Eine Bordfacharztgruppe umfasst bis zu neun Personen, Foto: Bw

Eine Bordfacharztgruppe umfasst bis zu neun Personen, Foto: Bw

Helfer im Notfall

In den vergangenen Jahrzehnten konnten westliche Marinen kaum Erfahrungen bei der Versorgung von Verletzten im Gefecht sammeln. Landbasierte Einsätze der US-Streitkräfte bilden daher die Basis für heutige Sanitätskonzepte an Bord.

Als man sich im Kalten Krieg auf das große Gefecht vorbereitete, rechnete man mit Kampfhandlungen über eine Dauer von wenigen Tagen und blickte mit einem gewissen Fatalismus auf die erwarteten Überlebenswahrscheinlichkeiten.

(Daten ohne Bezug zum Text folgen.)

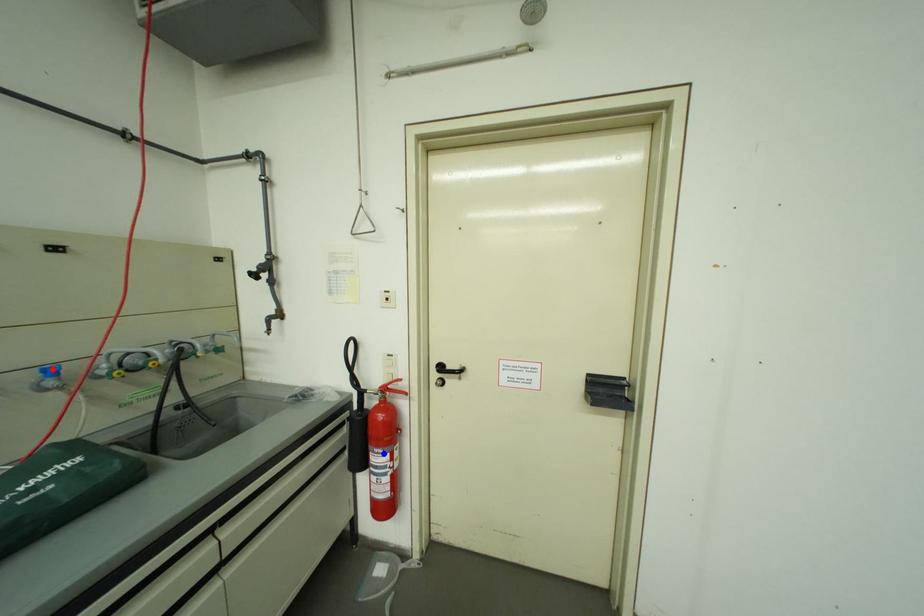 Question: Which of the two points in the image is closer to the camera?

Choices:
 (A) Blue point is closer.
 (B) Red point is closer.

Answer: (B) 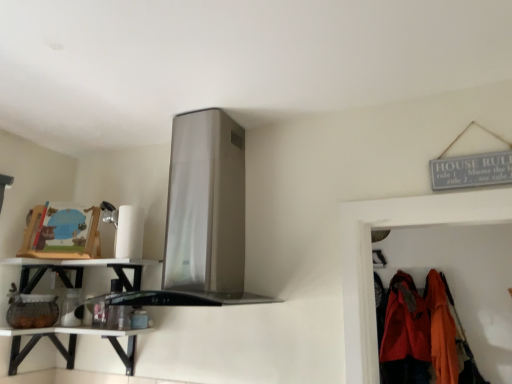 The image size is (512, 384). I want to click on empty space that is ontop of satin silver exhaust hood at upper center (from a real-world perspective), so click(x=200, y=108). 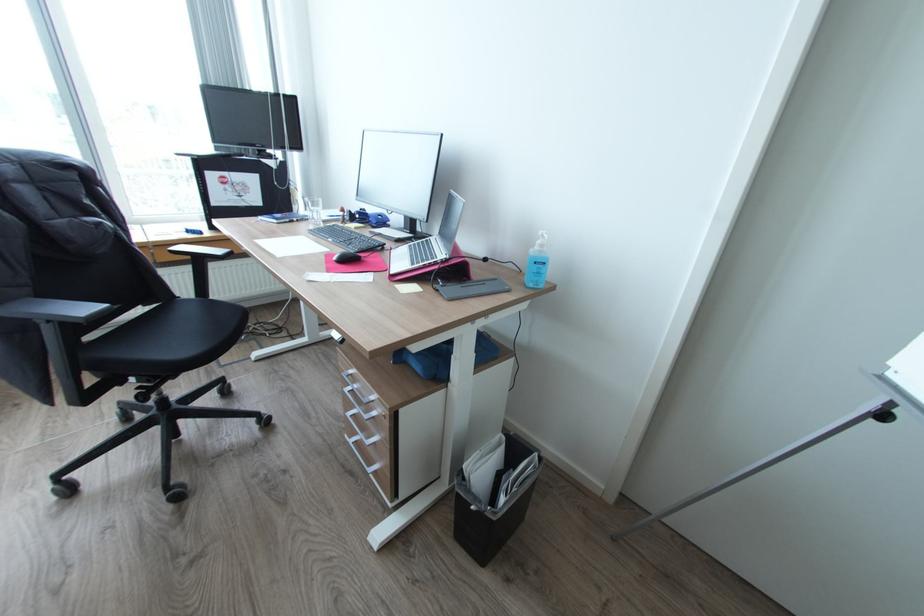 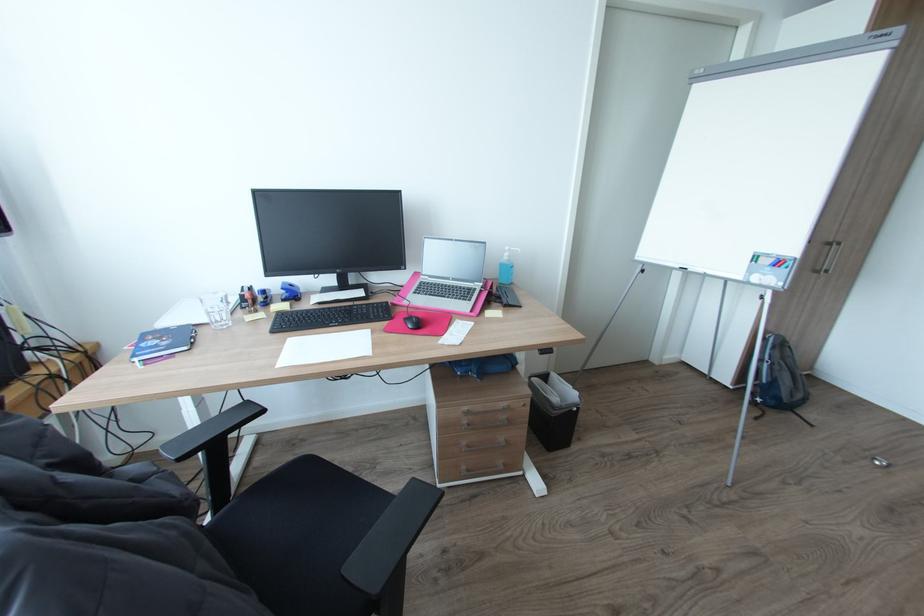 Where in the second image is the point corresponding to point 339,257 from the first image?

(417, 326) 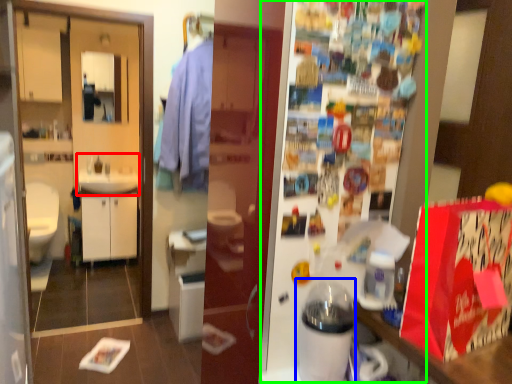 Question: Which object is the closest to the sink (highlighted by a red box)? Choose among these: appliance (highlighted by a blue box) or fridge (highlighted by a green box).

Choices:
 (A) appliance
 (B) fridge

Answer: (B) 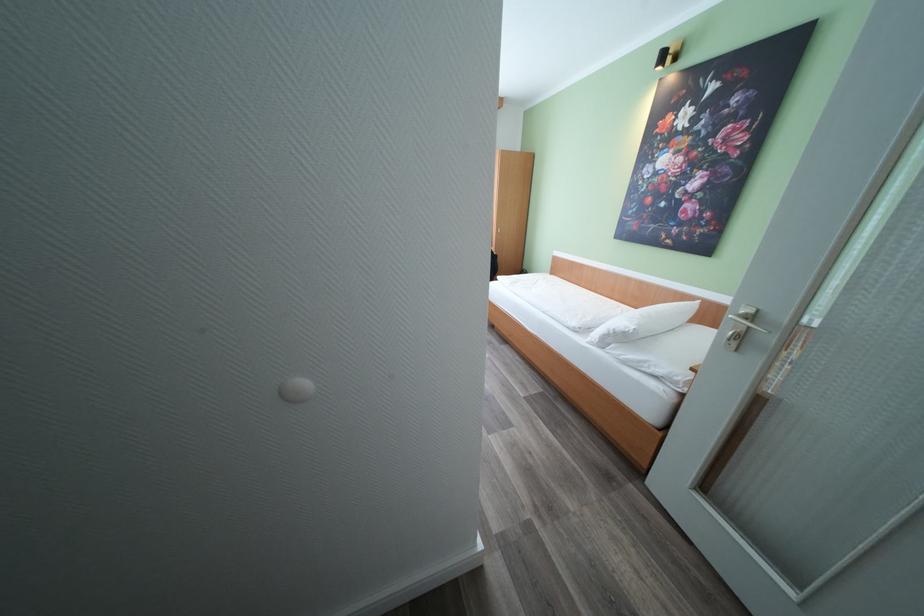 Find where to lift the white pillow. Please return your answer as a coordinate pair (x, y).

(641, 323) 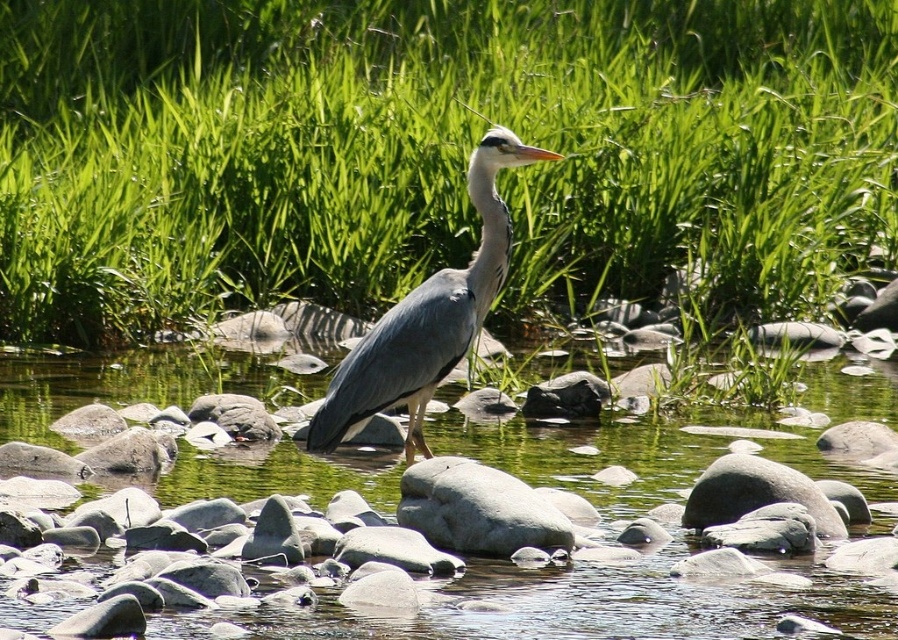 Is point (494, 474) positioned behind point (782, 493)?

No, it is not.

Between point (533, 502) and point (775, 500), which one is positioned behind?

Point (775, 500)

Who is more forward, (507, 524) or (727, 502)?

Point (507, 524)

Where is `gray smooth rock at center`? This screenshot has width=898, height=640. gray smooth rock at center is located at coordinates (477, 509).

Between point (434, 253) and point (527, 506), which one is positioned in front?

Positioned in front is point (527, 506).

Does green grass at upper center have a lesser height compared to gray smooth rock at center?

Incorrect, green grass at upper center's height does not fall short of gray smooth rock at center's.

Measure the distance between green grass at upper center and camera.

green grass at upper center and camera are 20.58 feet apart.

This screenshot has width=898, height=640. Identify the location of green grass at upper center. (437, 154).

Who is more forward, (x=302, y=628) or (x=782, y=472)?

Point (x=302, y=628) is more forward.

Is green smooth water at center wider than gray smooth rock at center-right?

Yes, green smooth water at center is wider than gray smooth rock at center-right.

What are the coordinates of `green smooth water at center` in the screenshot? It's located at (587, 604). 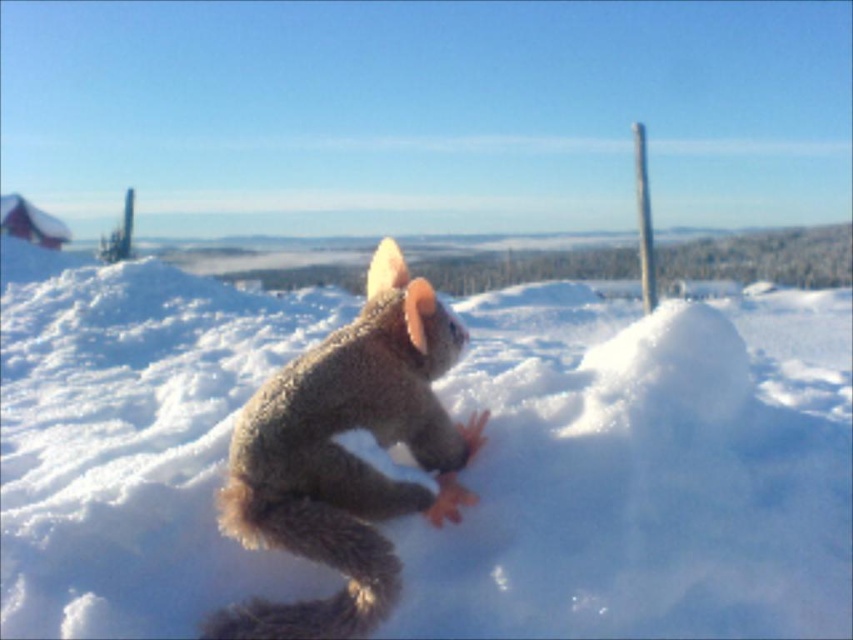 You are an observer looking at the winter scene. You notice the white fluffy snow at center and the fuzzy brown squirrel at center. Which object is located higher in the image?

The white fluffy snow at center is positioned over the fuzzy brown squirrel at center, so it is higher.

You are a photographer trying to capture the squirrel in the winter scene. You notice two points marked in the image at coordinates point (560,432) and point (309,611). Which point is closer to your camera lens?

Point (309,611) is closer to the camera lens because it is less further than point (560,432).

You are a photographer aiming to capture the white fluffy snow at center in your shot. Based on the scene description, where should you position your camera to ensure the snow is centered in the frame?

In den letzten 30 Jahren haben sich die Umstände grundlegend geändert. Wo früher ein schneller atomarer Schlagabtausch erfolgen sollte, erwartet man heute konventionelle Operationen von längerer Dauer, aber auch hybride Szenarien mit einer großen Anzahl Verwundeter.

Zeitgleich hat sich die Struktur der Bundeswehr geändert. Die Marine der großen Wehrpflichtigen-Armee ist einer kleinen, technisch hochspezialisierten Marine mit intensiv geschultem Fachpersonal gewichen. Gerettetes Personal muss daher in der Lage sein, erneut zu kämpfen, insbesondere weil spezialisiertes Fachpersonal nach einer Ausbildungsdauer von oft mehreren Jahren anderweitig nicht ohne Weiteres ersetzt werden kann. Eine Änderung, die die Sanität und den Sanitätsgefechtsdienst nicht nur aus Fürsorge notwendig, sondern auch strategisch relevant macht. Daher ist es erforderlich, dass der Sanitätsgefechtsdienst stets als essentieller Bestandteil des Seegefechts und der Bordsanitätsdienst unverändert als integraler Bestandteil eines jeden Bordkommandos verstanden wird.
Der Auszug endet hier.